Saved data entries:
-------

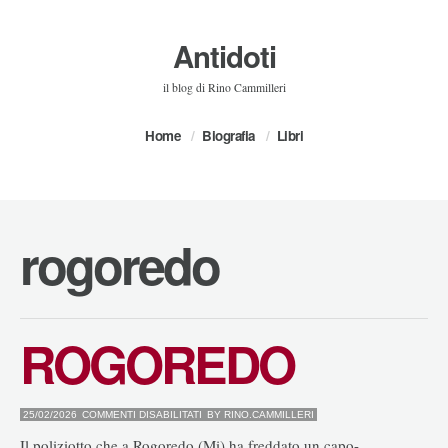
Antidoti
il blog di Rino Cammilleri
Home
Biografia
Libri
rogoredo
ROGOREDO
SU
25/02/2026
COMMENTI DISABILITATI
BY
RINO.CAMMILLERI
ROGOREDO
Il poliziotto che a Rogoredo (Mi) ha freddato un capo-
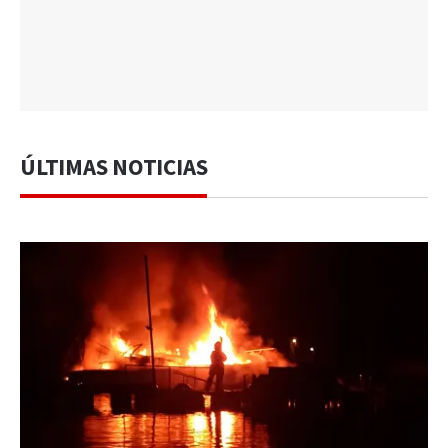
ÚLTIMAS NOTICIAS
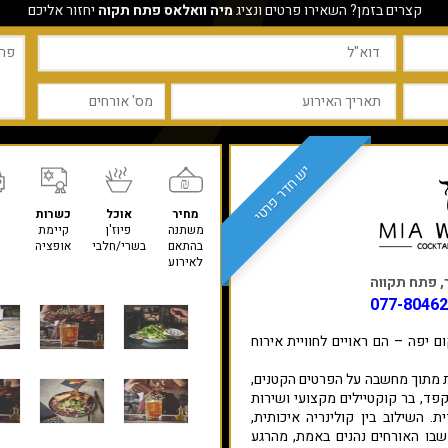
קצרים בזמן? השאירו פרטים ונציג
מיה וואלאס פתח תקוה
יחזור אליכם
יש חדר פרטי
מחיר
אוכל
כשרות
ח
משתנה
פיוז'ן
קיימת
בהתאם
בשרי/חלבי
אופציה
לאירוע
077-8046
 יפה – הם ראויים לחוויית אירוח
ת מתוך מחשבה על הפרטים הקטנים,
פד, בר קוקטיילים מקצועי ושירות
. השילוב בין קולינריה איכותית,
 שבו האורחים נהנים באמת, מהרגע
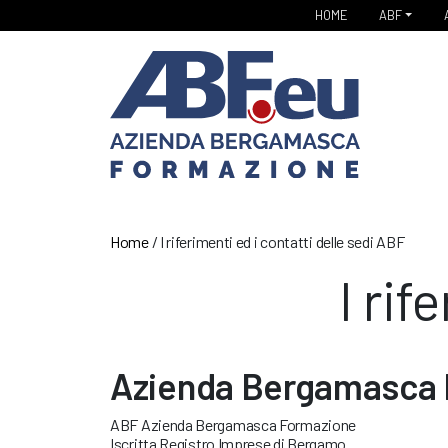
HOME
ABF
Home
/
I riferimenti ed i contatti delle sedi ABF
I rif
Azienda Bergamasca 
ABF Azienda Bergamasca Formazione
Iscritta Registro Imprese di Bergamo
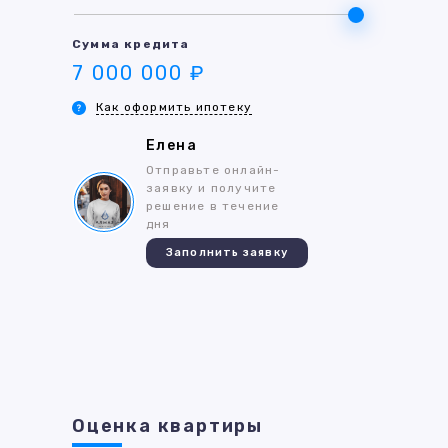
Сумма кредита
7 000 000 ₽
Как оформить ипотеку
Елена
Отправьте онлайн-
заявку и получите
решение в течение
дня
Заполнить заявку
Оценка квартиры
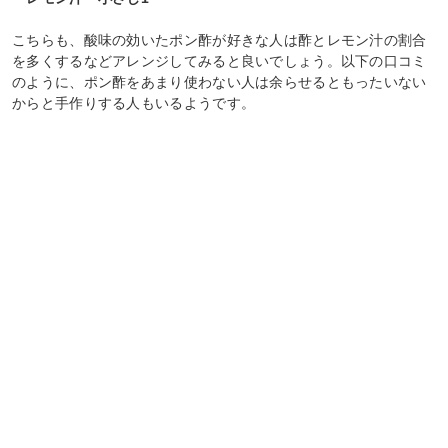
こちらも、酸味の効いたポン酢が好きな人は酢とレモン汁の割合
を多くするなどアレンジしてみると良いでしょう。以下の口コミ
のように、ポン酢をあまり使わない人は余らせるともったいない
からと手作りする人もいるようです。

-------

EXERCISE PROMPT: Copy only the part of the records that runs from the first line to the line with "заявку и получите", ends included, leaving pictures out.

ANSWER TO THIS PROBLEM:
Antidoti
il blog di Rino Cammilleri
Home
Biografia
Libri
rogoredo
ROGOREDO
SU
25/02/2026
COMMENTI DISABILITATI
BY
RINO.CAMMILLERI
ROGOREDO
Il poliziotto che a Rogoredo (Mi) ha freddato un capo-
ÚLTIMAS NOTICIAS
קצרים בזמן? השאירו פרטים ונציג
מיה וואלאס פתח תקוה
יחזור אליכם
יש חדר פרטי
מחיר
אוכל
כשרות
ח
משתנה
פיוז'ן
קיימת
בהתאם
בשרי/חלבי
אופציה
לאירוע
077-8046
 יפה – הם ראויים לחוויית אירוח
ת מתוך מחשבה על הפרטים הקטנים,
פד, בר קוקטיילים מקצועי ושירות
. השילוב בין קולינריה איכותית,
 שבו האורחים נהנים באמת, מהרגע
HOME
ABF
Home
/
I riferimenti ed i contatti delle sedi ABF
I rif
Azienda Bergamasca 
ABF Azienda Bergamasca Formazione
Iscritta Registro Imprese di Bergamo
Сумма кредита
7 000 000 ₽
Как оформить ипотеку
Елена
Отправьте онлайн-
заявку и получите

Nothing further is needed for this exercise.